How long do these projects last? If they are less than a couple of months then, yes, you do need status daily. Waiting a week to take its temperature can cause unacceptable delays if it takes that long to identify an issue. During development my tech lead conducted a daily stand-up meeting to raise issues that could impact schedule (however, it was not a run-through of a list of tasks). Nobody was allowed to sit down, that keeps it short. It gave him a great feedback loop because the tendency of some developers is to sit on a problem and underestimate its impact until they are explicitly asked a question.
If they are more than a couple of months then daily status is probably overkill but you still want to encourage frequent interaction.

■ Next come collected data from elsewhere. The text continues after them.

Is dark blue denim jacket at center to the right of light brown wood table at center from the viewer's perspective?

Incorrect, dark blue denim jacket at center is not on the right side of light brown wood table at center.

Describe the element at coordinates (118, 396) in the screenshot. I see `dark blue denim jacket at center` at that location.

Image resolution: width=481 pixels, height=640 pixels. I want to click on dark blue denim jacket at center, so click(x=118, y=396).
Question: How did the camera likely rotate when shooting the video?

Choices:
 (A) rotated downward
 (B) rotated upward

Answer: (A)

Otherwise your process is the textbook method for controlling projects and the way I’ve been doing it in federal contracting for decades. However, some companies and situations may not need that level of rigor.

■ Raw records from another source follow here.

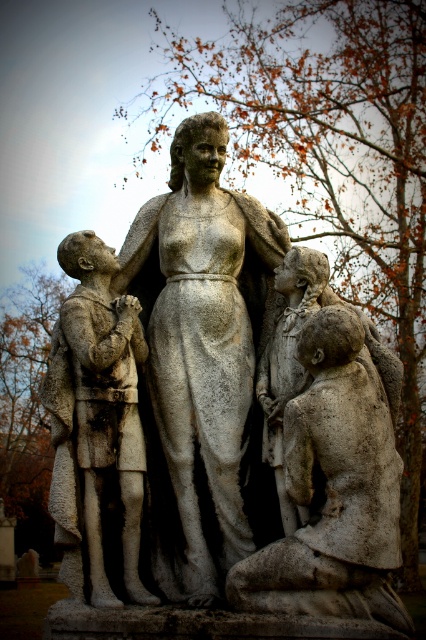 Question: Observing the image, what is the correct spatial positioning of stone statue at center in reference to stone textured girl at center?

Choices:
 (A) below
 (B) above

Answer: (B)

Question: Which of these objects is positioned farthest from the stone textured child at lower right?

Choices:
 (A) white stone statue at center
 (B) stone textured girl at center

Answer: (A)

Question: Which of these objects is positioned farthest from the stone statue at center?

Choices:
 (A) white stone statue at center
 (B) stone textured girl at center
 (C) stone statue of boy at left

Answer: (C)

Question: Can you confirm if white stone statue at center is thinner than stone textured child at lower right?

Choices:
 (A) yes
 (B) no

Answer: (B)

Question: Which of these objects is positioned closest to the stone statue of boy at left?

Choices:
 (A) white stone statue at center
 (B) stone textured child at lower right
 (C) stone statue at center

Answer: (C)

Question: Is white stone statue at center positioned at the back of stone textured girl at center?

Choices:
 (A) yes
 (B) no

Answer: (B) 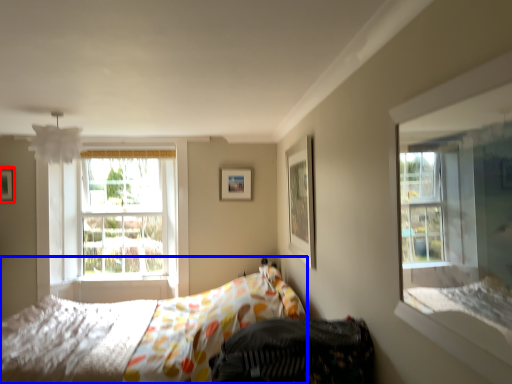 Question: Which object is further to the camera taking this photo, picture frame (highlighted by a red box) or bed (highlighted by a blue box)?

Choices:
 (A) picture frame
 (B) bed

Answer: (A) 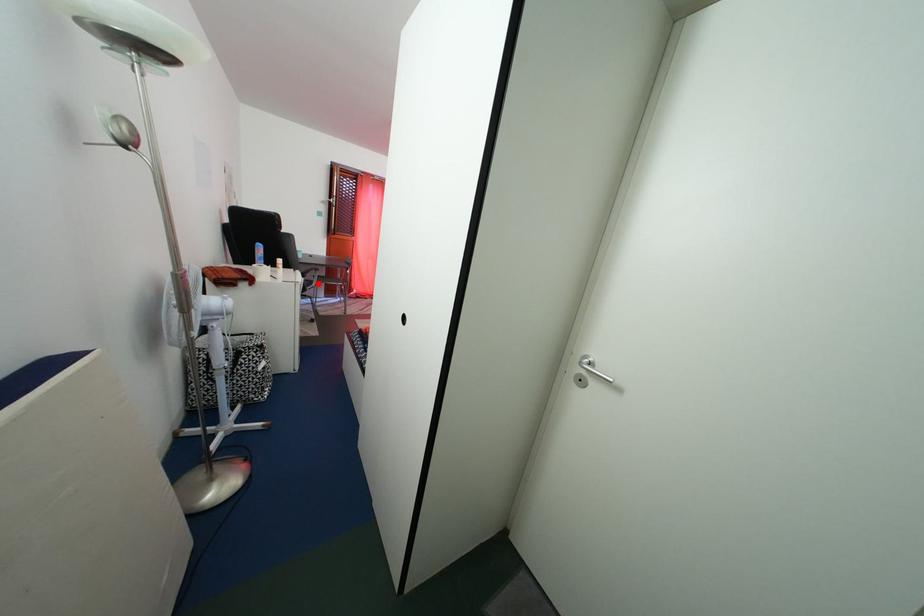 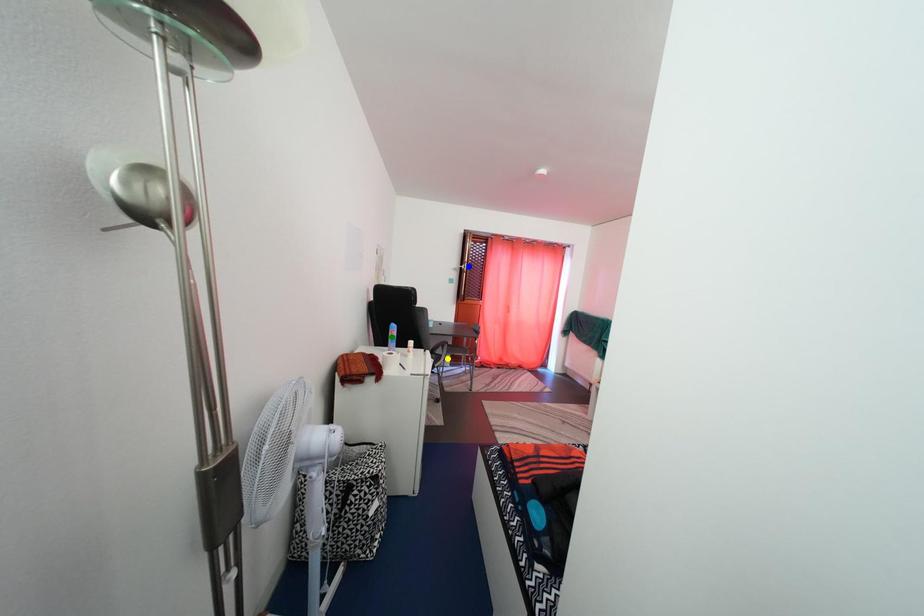 Question: I am providing you with two images of the same scene from different viewpoints. A red point is marked on the first image. You are given multiple points on the second image. In image 2, which mark is for the same physical point as the one in image 1?

Choices:
 (A) green point
 (B) yellow point
 (C) blue point

Answer: (B)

Wouldn’t it be more useful to identify the requirements first? :dubious:
Theoretically that is indeed a terrible way to start. However, welcome to the real world of project management. IME the project manager rarely gets a vote on the end date. One of two things, or both, often happens:
The client tells you when they need it. You exist to serve the client so if you can’t do it they will find someone else who can. I have also seen a couple of situations where, internal to a company, the business unit does not like what the in-house development group is willing to promise, so they hire someone from outside who will tell them what they want to hear. (Unfortunately this results in a lot of consulting companies over-promising to win work.)
One group writes the proposal, the purpose of which is to win work. At proposal time you have only the highest-level idea of what the requirements really are. Then the PM, who is not always on the proposal team, has to live with it.
You mention task and item tracking in very small time scales. While it is ok (and often necessary) to have small tasks identified and flowed in a project schedule, tracking them individually for status is a huge overhead and brings very little value to a project. I have literally had projects where all of Monday was spent keeping key people in meetings “stoplight” tracking hundreds of items from the previous week, for reports to be printed the next day and to be distributed on Wednesday when they were already out-of-date, when really what was needed was to just get shit done–it was a massive drain on productivity.
I take a “scalability” approach to tracking. When just status-collecting starts taking more than a few hours a week, start milestoning your timeline and push the smaller tasks down.
Also, initial specifications as approved by the client almost never end up aligning with their end-result perceived expectation of the product. Think of a television commercial where the initial spec is described in text and storyboards, and the end result is filled with sound, graphics, music, acting…there are now a million assumptions that have been made between initial approval and delivery that the client could say “hey man, we didn’t want that! That’s not what we meant by ‘jazzy’!”
Have the client involved regularly, at all milestone decisions, so any deviations or creep can be justified, documented and agreed to. I’d recommend meeting formally (i.e. donuts and gifts of coffee mugs with company logo ;)) with the client as often as your budget can allow.
Well, in spite of what Shodun said, sometimes externalities set your project end date for you.
Scoping to the individual task level id fine for planning and budgeting but you shouldn’t need to checkpoint with your team daily. Weekly milestones should be fine.
Years ago I worked on a develpment project of 30 people. Our PM had a high level, mid level and 14 day project plan. Every day we had to fill out a 14 day grid on a whiteboard with our tasks. Every day the team met at 9:00am so every single developer could discuss how we were tracking to the 14 day plan. Every few hours we had to checkpoint and have follow-up checkpoints. I wouldn’t even start developing until 4:00 in the afternoon!!